Otis Mallet's case is just one of thousands tied to former HPD narcotics officer Gerald Goines that are under review.

HOUSTON — Judge Romana Franklin said it’s a shame it took the deadly Harding Street raid to shed light on a potentially massive miscarriage of justice.

She added during a Monday morning court hearing that Otis Mallet was the victim of misused authority in an unrelated case.

"Today was an extraordinarily significant day in Harris County,” said Harris County District Kim Ogg.

Ogg spoke with Mallet before the hearing and told him what happened was a terrible thing.

"To say that it’s rare when the prosecution and defense joint together is an understatement," said Ogg. "But you’ve just witnessed that.”

Both sides agreed that Mallet was wrongfully sent to prison in 2011 for drug possession thanks, primarily, to Gerald Goines’ testimony.

Prosecutors believe no reasonable jury would have convicted Mallet based on newly discovered evidence that shows Goines lied just like he’s accused of doing before last year’s raid.
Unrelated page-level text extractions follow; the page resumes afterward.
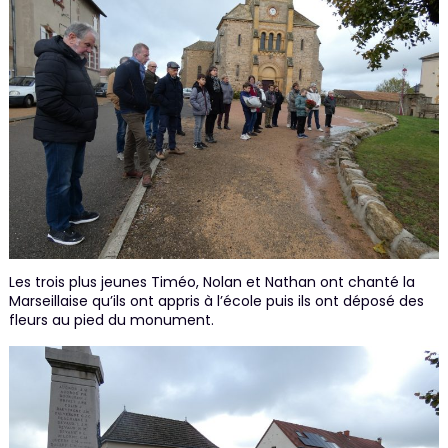
Les trois plus jeunes Timéo, Nolan et Nathan ont chanté la
Marseillaise qu’ils ont appris à l’école puis ils ont déposé des
fleurs au pied du monument.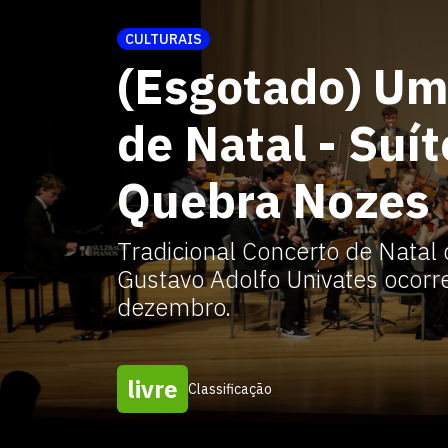
CULTURAIS
(Esgotado) Um
de Natal - Suít
Quebra Nozes
Tradicional Concerto de Natal
Gustavo Adolfo Univates ocorre
dezembro.
livre
Classificação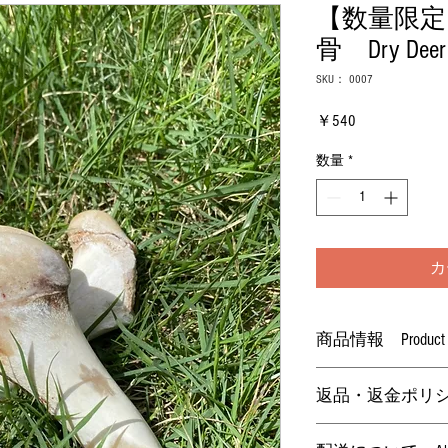
【数量限定
骨 Dry Deer
SKU： 0007
価
￥540
格
数量
*
カ
商品情報 Product inf
●原材料 ：鹿骨
返品・返金ポリシー Ret
●内容量 ：約50g
ます。）
購入から7日以内か
●原産国 ：日本（広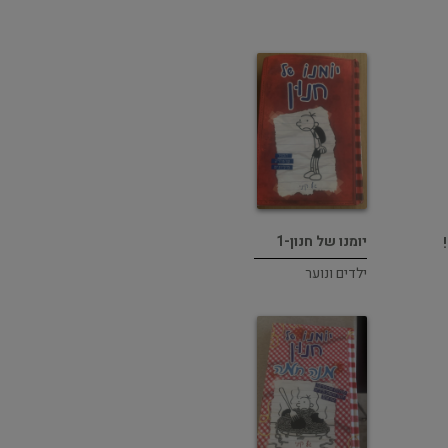
יומנו של חנון-1
ילדים ונוער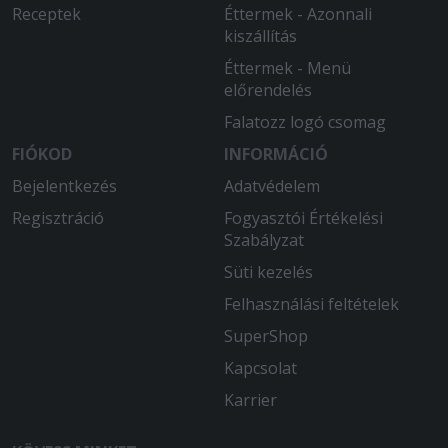
Receptek
Éttermek - Azonnali
kiszállítás
Éttermek - Menü
előrendelés
Falatozz logó csomag
FIÓKOD
INFORMÁCIÓ
Bejelentkezés
Adatvédelem
Regisztráció
Fogyasztói Értékelési
Szabályzat
Süti kezelés
Felhasználási feltételek
SuperShop
Kapcsolat
Karrier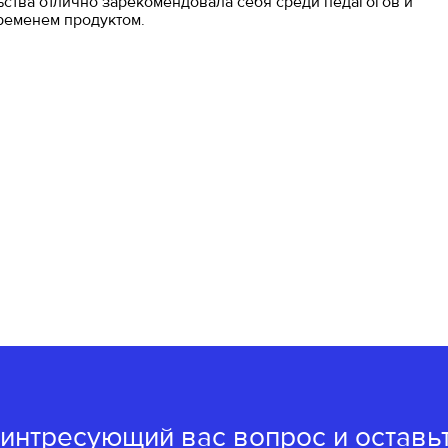
ьства отлично зарекомендовала себя среди педагогов и
ременем продуктом.
 интресующий вас вопрос и оставь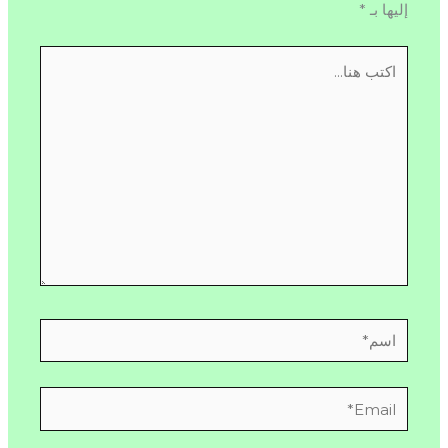
إليها بـ
*
اكتب
هنا...
اسم*
Email*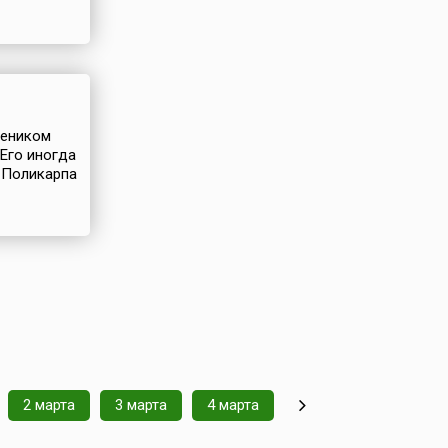
чеником
Его иногда
й Поликарпа
2 марта
3 марта
4 марта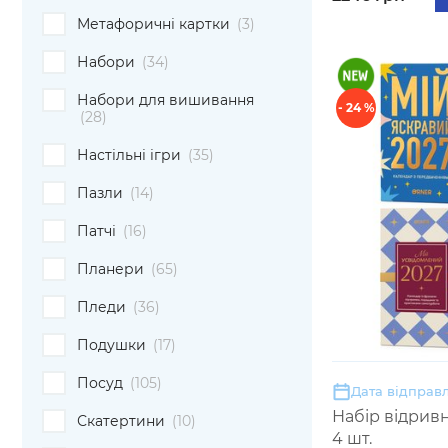
Метафоричні картки
(3)
Набори
(34)
Набори для вишивання
- 24 %
(28)
Настільні ігри
(35)
Пазли
(14)
Патчі
(16)
Планери
(65)
Пледи
(36)
Подушки
(17)
Посуд
(105)
Дата відправл
Набір відрив
Скатертини
(10)
4 шт.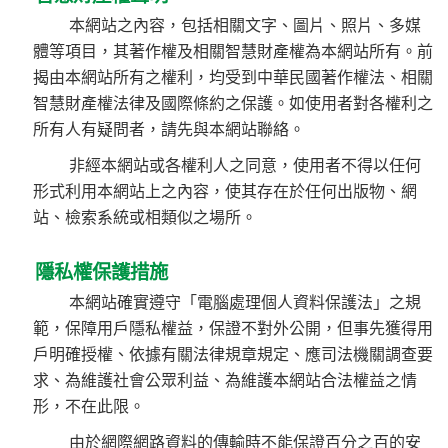
本網站之內容，包括相關文字、圖片、照片、多媒
體等項目，其著作權及相關智慧財產權為本網站所有。前
揭由本網站所有之權利，均受到中華民國著作權法、相關
智慧財產權法律及國際條約之保護。如使用者對各權利之
所有人有疑問者，請先與本網站聯絡。
非經本網站或各權利人之同意，使用者不得以任何
形式利用本網站上之內容，使其存在於任何出版物、網
站、檢索系統或相類似之場所。
隱私權保護措施
本網站確實遵守「電腦處理個人資料保護法」之規
範，保障用戶隱私權益，保證不對外公開，但事先獲得用
戶明確授權、依據有關法律規章規定、應司法機關調查要
求、為維護社會公眾利益、為維護本網站合法權益之情
形，不在此限。
由於網際網路資料的傳輸時不能保證百分之百的安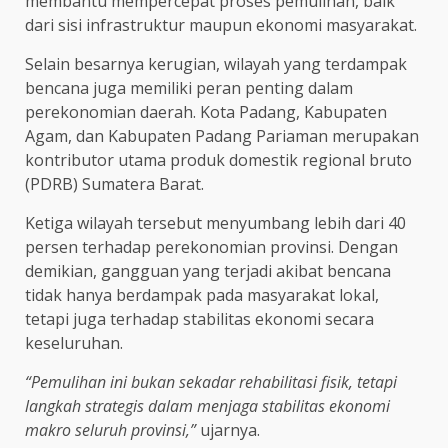
membantu mempercepat proses pemulihan, baik
dari sisi infrastruktur maupun ekonomi masyarakat.
Selain besarnya kerugian, wilayah yang terdampak
bencana juga memiliki peran penting dalam
perekonomian daerah. Kota Padang, Kabupaten
Agam, dan Kabupaten Padang Pariaman merupakan
kontributor utama produk domestik regional bruto
(PDRB) Sumatera Barat.
Ketiga wilayah tersebut menyumbang lebih dari 40
persen terhadap perekonomian provinsi. Dengan
demikian, gangguan yang terjadi akibat bencana
tidak hanya berdampak pada masyarakat lokal,
tetapi juga terhadap stabilitas ekonomi secara
keseluruhan.
“Pemulihan ini bukan sekadar rehabilitasi fisik, tetapi
langkah strategis dalam menjaga stabilitas ekonomi
makro seluruh provinsi,”
ujarnya.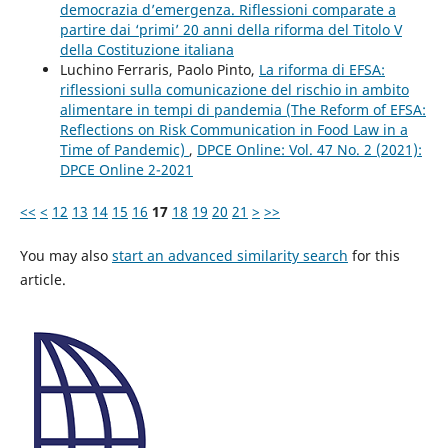
democrazia d’emergenza. Riflessioni comparate a
partire dai ‘primi’ 20 anni della riforma del Titolo V
della Costituzione italiana
Luchino Ferraris, Paolo Pinto,
La riforma di EFSA:
riflessioni sulla comunicazione del rischio in ambito
alimentare in tempi di pandemia (The Reform of EFSA:
Reflections on Risk Communication in Food Law in a
Time of Pandemic)
,
DPCE Online: Vol. 47 No. 2 (2021):
DPCE Online 2-2021
<<
<
12
13
14
15
16
17
18
19
20
21
>
>>
You may also
start an advanced similarity search
for this
article.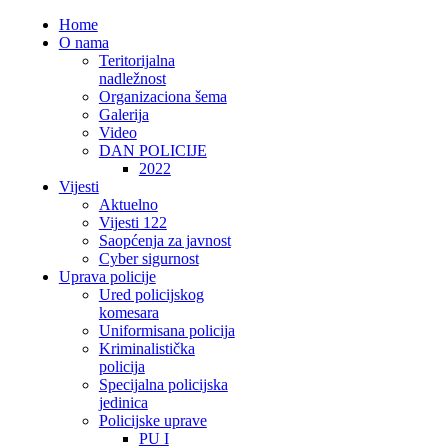
Home
O nama
Teritorijalna
nadležnost
Organizaciona šema
Galerija
Video
DAN POLICIJE
2022
Vijesti
Aktuelno
Vijesti 122
Saopćenja za javnost
Cyber sigurnost
Uprava policije
Ured policijskog
komesara
Uniformisana policija
Kriminalistička
policija
Specijalna policijska
jedinica
Policijske uprave
PU I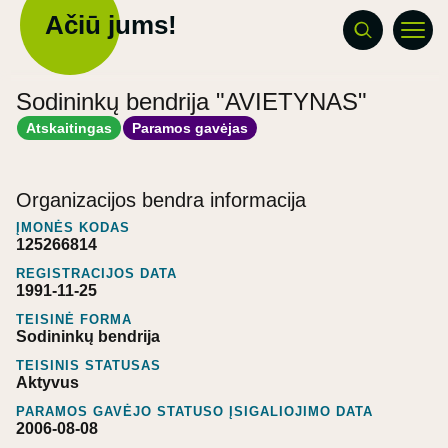
Ačiū jums!
Sodininkų bendrija "AVIETYNAS"
Atskaitingas
Paramos gavėjas
Organizacijos bendra informacija
ĮMONĖS KODAS
125266814
REGISTRACIJOS DATA
1991-11-25
TEISINĖ FORMA
Sodininkų bendrija
TEISINIS STATUSAS
Aktyvus
PARAMOS GAVĖJO STATUSO ĮSIGALIOJIMO DATA
2006-08-08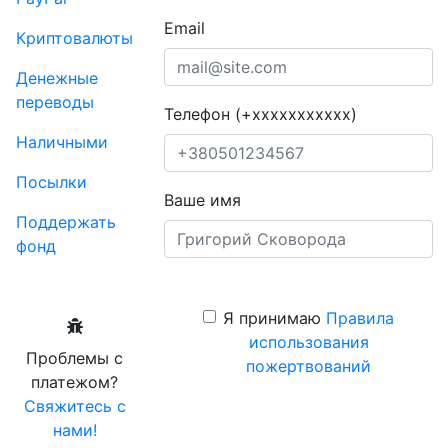
Email
Криптовалюты
Денежные
переводы
Телефон (+xxxxxxxxxxx)
Наличными
Посылки
Ваше имя
Поддержать
фонд
Я принимаю
Правила
использования
Проблемы с
пожертвований
платежом?
Свяжитесь с
нами!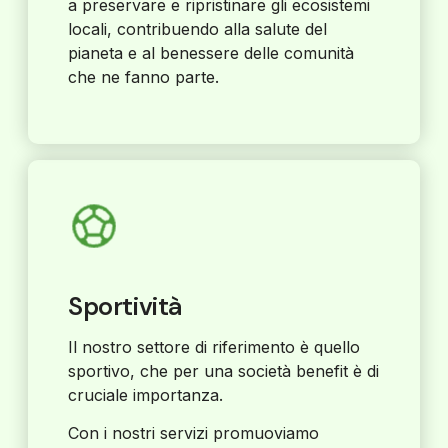
a preservare e ripristinare gli ecosistemi
locali, contribuendo alla salute del
pianeta e al benessere delle comunità
che ne fanno parte.
Sportività
Il nostro settore di riferimento è quello
sportivo, che per una società benefit è di
cruciale importanza.
Con i nostri servizi promuoviamo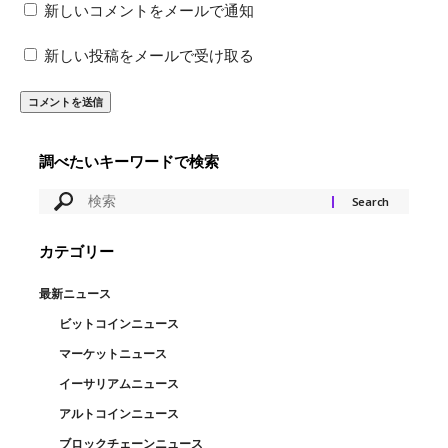
新しいコメントをメールで通知
新しい投稿をメールで受け取る
調べたいキーワードで検索
カテゴリー
最新ニュース
ビットコインニュース
マーケットニュース
イーサリアムニュース
アルトコインニュース
ブロックチェーンニュース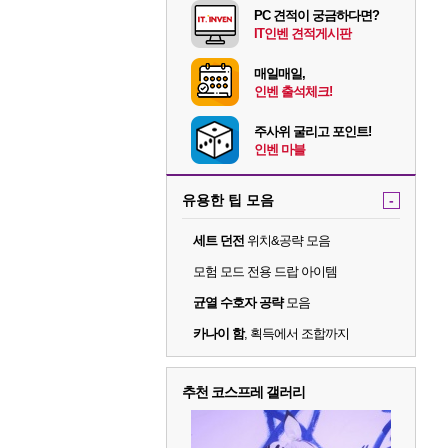
PC 견적이 궁금하다면?
IT인벤 견적게시판
매일매일,
인벤 출석체크!
주사위 굴리고 포인트!
인벤 마블
유용한 팁 모음
-
세트 던전
위치&공략 모음
모험 모드 전용 드랍 아이템
균열 수호자 공략
모음
카나이 함
, 획득에서 조합까지
추천 코스프레 갤러리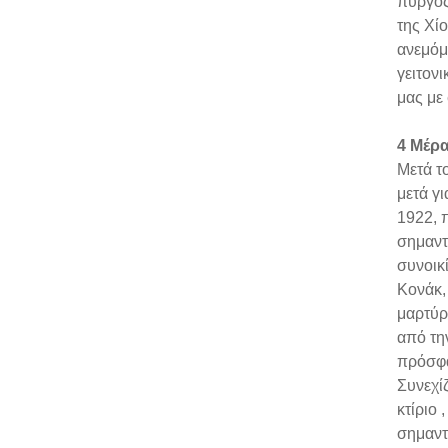
πύργος
της Χί
ανεμόμ
γειτον
μας με
4 Μέρα
Μετά τ
μετά γ
1922, 
σημαντ
συνοικ
Κονάκ,
μαρτύρ
από τη
πρόσφα
Συνεχί
κτίριο
σημαντ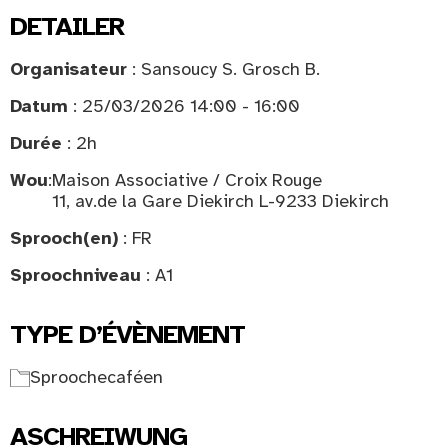
DETAILER
Organisateur
: Sansoucy S. Grosch B.
Datum
: 25/03/2026 14:00 - 16:00
Durée
: 2h
Wou
:
Maison Associative / Croix Rouge
11, av.de la Gare Diekirch L-9233 Diekirch
Sprooch(en)
: FR
Sproochniveau
: A1
TYPE D’ÉVÈNEMENT
Sproochecaféen
ASCHREIWUNG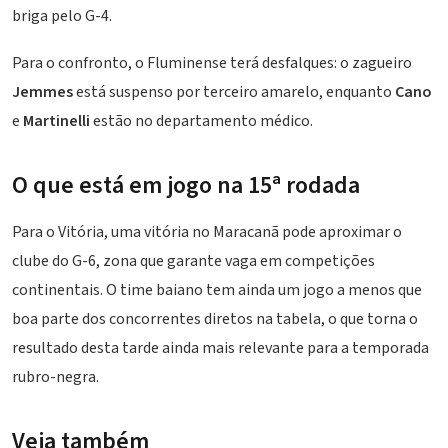
briga pelo G-4.
Para o confronto, o Fluminense terá desfalques: o zagueiro
Jemmes
está suspenso por terceiro amarelo, enquanto
Cano
e
Martinelli
estão no departamento médico.
O que está em jogo na 15ª rodada
Para o Vitória, uma vitória no Maracanã pode aproximar o
clube do G-6, zona que garante vaga em competições
continentais. O time baiano tem ainda um jogo a menos que
boa parte dos concorrentes diretos na tabela, o que torna o
resultado desta tarde ainda mais relevante para a temporada
rubro-negra.
Veja também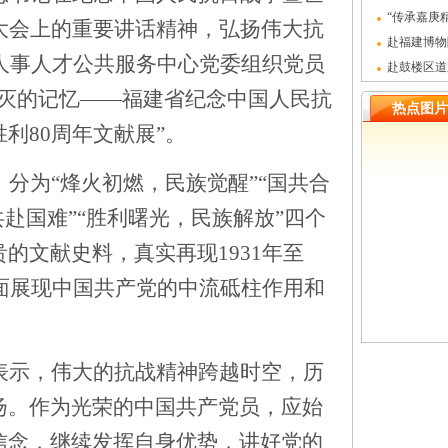
全会精神党
“传承嘉庚
年大会上的重要讲话精神，弘扬伟大抗
门陈嘉庚纪
赴福建博物
人事人才公共服务中心党委
组织党员
国人民抗日战
赴鼓楼区道
教育主题党
磨灭的记忆——福建省纪念中国人民抗
热点图片
利80周年文献展”。
，分
为
“烽火初燃，民族觉醒”“国共合
共赴国难”“胜利曙光，民族解放”四个
的文献史料，真实再现1931年至
全面展现中国共产党的中流砥柱作用和
。
表示，伟大的抗战精神跨越时空，历
扬。作为
光荣的中国共产党员
，应始
信念，继续发挥自身优势，讲好党的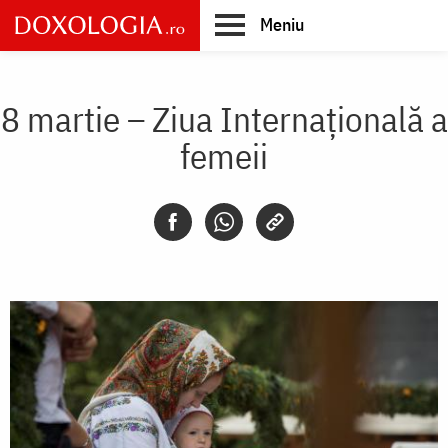
Skip
Meniu
to
main
Main
content
navigation
8 martie – Ziua Internațională a
femeii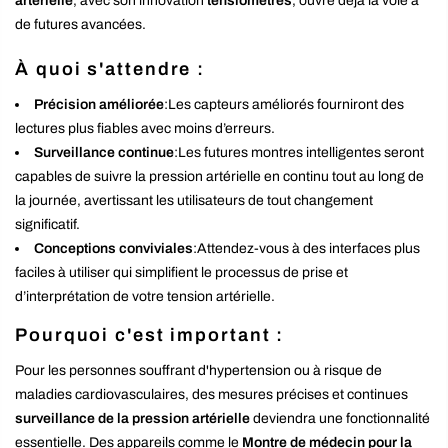
artérielle
, avec son innovation
tensiomètres
, ouvre déjà la voie à
de futures avancées.
À quoi s'attendre :
Précision améliorée
:Les capteurs améliorés fourniront des
lectures plus fiables avec moins d’erreurs.
Surveillance continue
:Les futures montres intelligentes seront
capables de suivre la pression artérielle en continu tout au long de
la journée, avertissant les utilisateurs de tout changement
significatif.
Conceptions conviviales
:Attendez-vous à des interfaces plus
faciles à utiliser qui simplifient le processus de prise et
d’interprétation de votre tension artérielle.
Pourquoi c'est important :
Pour les personnes souffrant d'hypertension ou à risque de
maladies cardiovasculaires, des mesures précises et continues
surveillance de la pression artérielle
deviendra une fonctionnalité
essentielle. Des appareils comme le
Montre de médecin pour la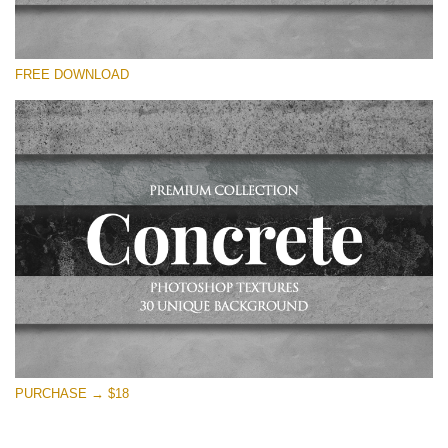
Выберите Вариант
FREE DOWNLOAD
Free Photoshop Overlay
Small 800*533px
Concrete Textures
(30 Overlays)
Large 6000*4000px
Entire Collection
(1783 Overlays)
Large 6000*4000px
Скачать Бесплатно
PURCHASE → $18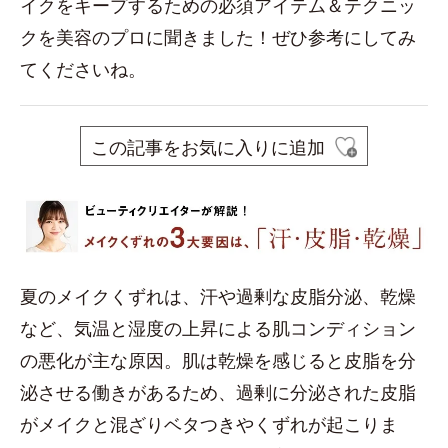
イクをキープするための必須アイテム＆テクニッ
クを美容のプロに聞きました！ぜひ参考にしてみ
てくださいね。
この記事をお気に入りに追加
夏のメイクくずれは、汗や過剰な皮脂分泌、乾燥
など、気温と湿度の上昇による肌コンディション
の悪化が主な原因。肌は乾燥を感じると皮脂を分
泌させる働きがあるため、過剰に分泌された皮脂
がメイクと混ざりベタつきやくずれが起こりま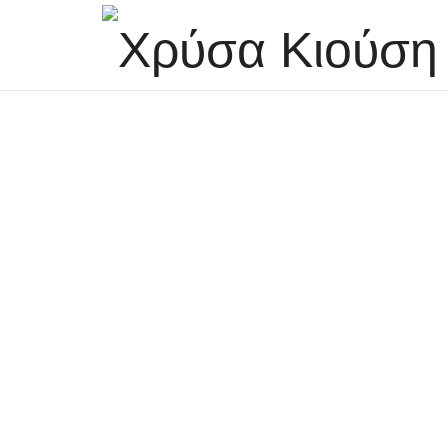
NLP & και Life Coaching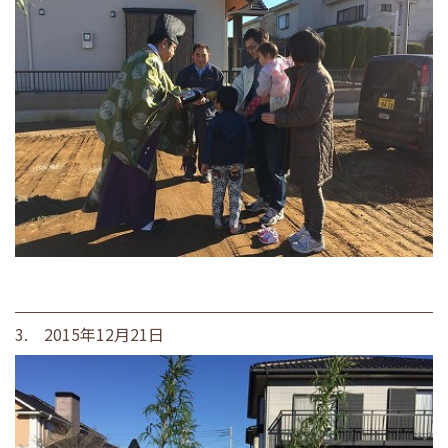
3. 2015年12月21日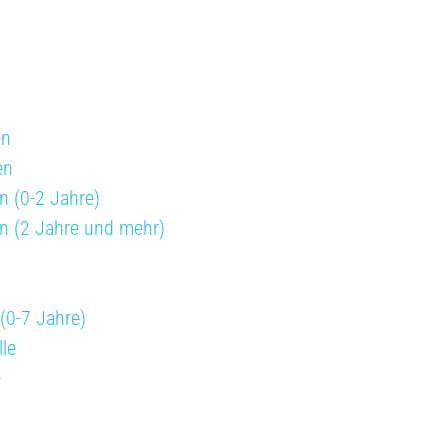
en
en
n (0-2 Jahre)
en (2 Jahre und mehr)
(0-7 Jahre)
le
e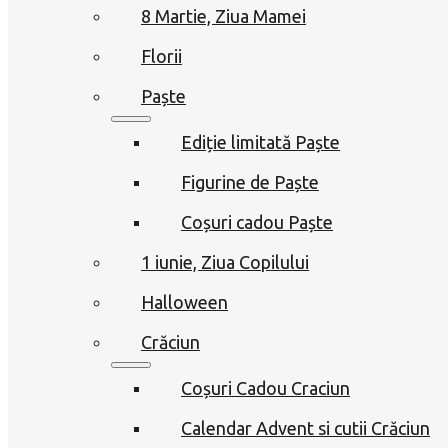
8 Martie, Ziua Mamei
Florii
Paște
Ediție limitată Paște
Figurine de Paște
Coșuri cadou Paște
1 iunie, Ziua Copilului
Halloween
Crăciun
Coșuri Cadou Craciun
Calendar Advent si cutii Crăciun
“Now we know Mr. Goines was lying and using the district attorney’s office as a tool to convict people wrongfully more than a decade ago,” Ogg said in a press release on Tuesday. “This case also raises questions about how buy-money was being issued by the Houston Police Department’s narcotics division, and how drug payouts were being supervised and audited.”

During Mallet’s trial, Goines told jurors he was working undercover when he arranged to buy crack cocaine from Mallet’s brother, Steven for $200.

Goines testified that he watched Steven Mallet bike a short distance to his brother, who took a can out of a truck, pulled drugs from it and gave that to his brother in exchange for the money. Goines testified Otis Mallet removed the can from his truck and took it behind a house.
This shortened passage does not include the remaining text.